=== RECORDS PROVIDED ===

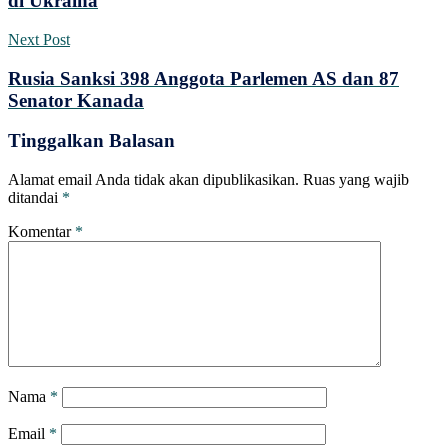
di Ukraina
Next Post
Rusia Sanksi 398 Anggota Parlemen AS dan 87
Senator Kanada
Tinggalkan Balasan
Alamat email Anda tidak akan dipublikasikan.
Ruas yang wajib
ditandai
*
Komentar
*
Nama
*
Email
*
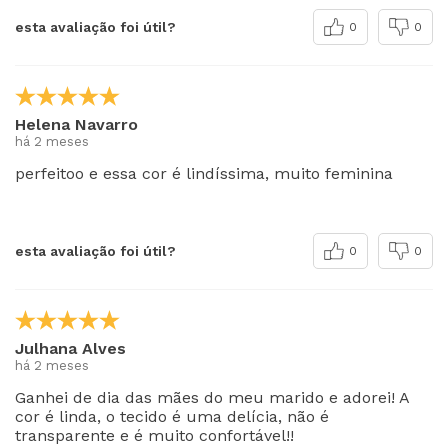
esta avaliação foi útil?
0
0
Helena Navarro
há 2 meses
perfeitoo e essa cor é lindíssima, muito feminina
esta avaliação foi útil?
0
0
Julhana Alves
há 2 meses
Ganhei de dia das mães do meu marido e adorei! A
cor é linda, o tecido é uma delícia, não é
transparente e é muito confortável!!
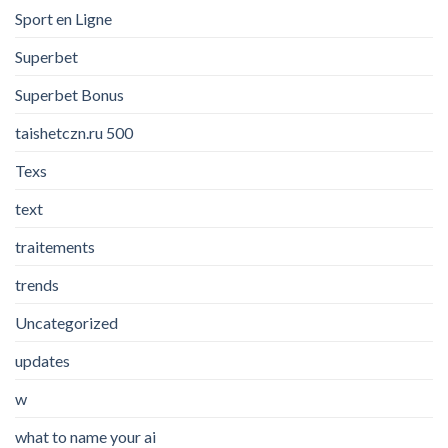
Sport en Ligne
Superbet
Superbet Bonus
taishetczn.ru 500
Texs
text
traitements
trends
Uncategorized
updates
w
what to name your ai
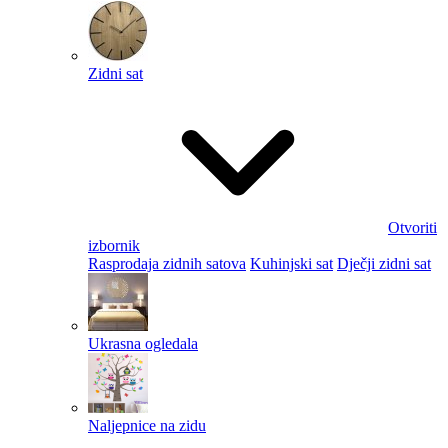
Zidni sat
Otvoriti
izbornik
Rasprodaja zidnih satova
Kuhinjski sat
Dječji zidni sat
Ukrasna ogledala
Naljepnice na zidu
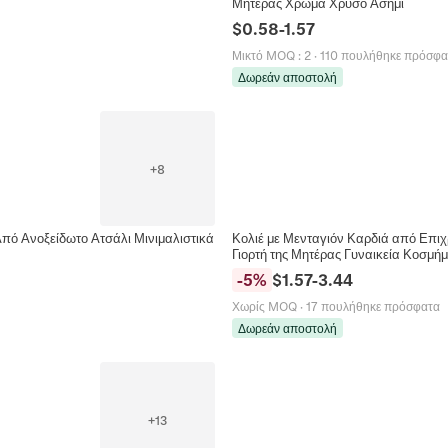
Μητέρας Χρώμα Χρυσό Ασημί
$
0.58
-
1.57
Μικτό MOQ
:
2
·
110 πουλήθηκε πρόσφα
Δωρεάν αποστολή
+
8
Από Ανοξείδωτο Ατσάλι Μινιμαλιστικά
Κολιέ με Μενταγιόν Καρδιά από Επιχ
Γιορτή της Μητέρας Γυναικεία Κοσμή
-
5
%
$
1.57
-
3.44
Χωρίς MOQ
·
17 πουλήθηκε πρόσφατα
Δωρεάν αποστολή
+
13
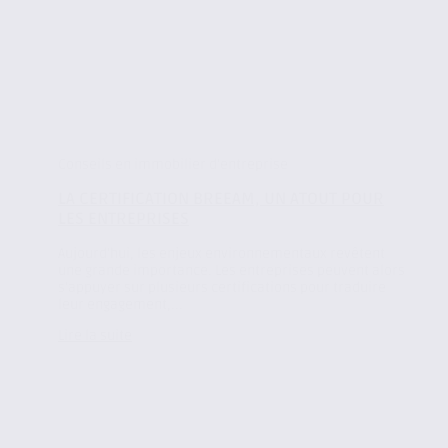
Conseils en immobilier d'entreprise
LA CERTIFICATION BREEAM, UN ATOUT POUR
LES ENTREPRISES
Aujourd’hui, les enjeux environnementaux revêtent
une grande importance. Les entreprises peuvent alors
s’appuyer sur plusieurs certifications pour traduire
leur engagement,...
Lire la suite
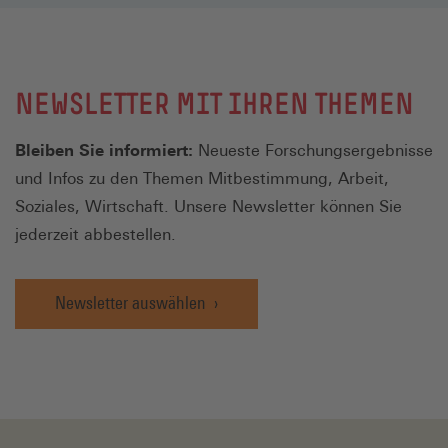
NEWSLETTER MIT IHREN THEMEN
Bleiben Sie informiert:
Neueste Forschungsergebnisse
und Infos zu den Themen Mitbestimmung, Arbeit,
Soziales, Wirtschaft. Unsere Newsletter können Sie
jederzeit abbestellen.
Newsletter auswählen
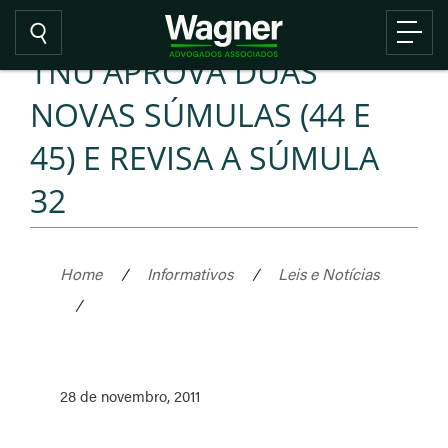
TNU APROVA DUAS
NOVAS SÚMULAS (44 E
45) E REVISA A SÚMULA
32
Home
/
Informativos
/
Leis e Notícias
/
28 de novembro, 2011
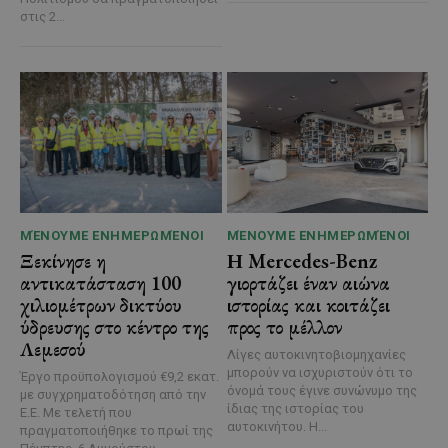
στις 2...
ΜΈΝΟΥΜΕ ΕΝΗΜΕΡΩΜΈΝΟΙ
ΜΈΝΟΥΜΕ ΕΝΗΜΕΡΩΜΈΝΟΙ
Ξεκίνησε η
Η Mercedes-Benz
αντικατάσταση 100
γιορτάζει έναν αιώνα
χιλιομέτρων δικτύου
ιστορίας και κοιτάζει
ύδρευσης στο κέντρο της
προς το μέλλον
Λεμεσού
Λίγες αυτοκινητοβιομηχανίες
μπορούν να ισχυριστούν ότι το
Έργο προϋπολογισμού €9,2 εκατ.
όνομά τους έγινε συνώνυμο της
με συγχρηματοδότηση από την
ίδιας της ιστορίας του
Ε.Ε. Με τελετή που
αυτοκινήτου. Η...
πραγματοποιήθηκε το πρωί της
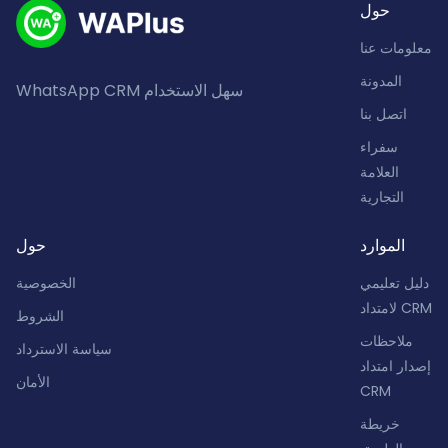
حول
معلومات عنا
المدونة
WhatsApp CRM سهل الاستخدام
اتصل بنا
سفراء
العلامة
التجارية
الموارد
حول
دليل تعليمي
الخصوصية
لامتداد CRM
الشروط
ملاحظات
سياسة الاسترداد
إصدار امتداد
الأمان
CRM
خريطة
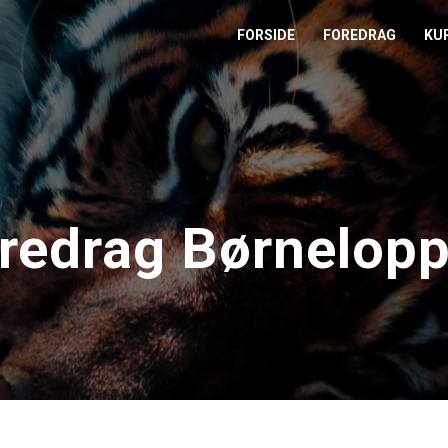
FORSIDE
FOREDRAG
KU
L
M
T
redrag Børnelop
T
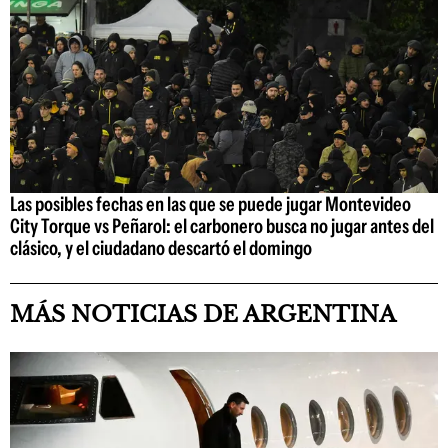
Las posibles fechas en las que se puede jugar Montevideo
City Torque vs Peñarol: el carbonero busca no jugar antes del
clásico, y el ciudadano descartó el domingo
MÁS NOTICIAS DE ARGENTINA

===

- **TASK BRIEF**:
Your answer should consist of all lines above that include the string "jugar".

- **TASK RESULT**:
Las posibles fechas en las que se puede jugar Montevideo
City Torque vs Peñarol: el carbonero busca no jugar antes del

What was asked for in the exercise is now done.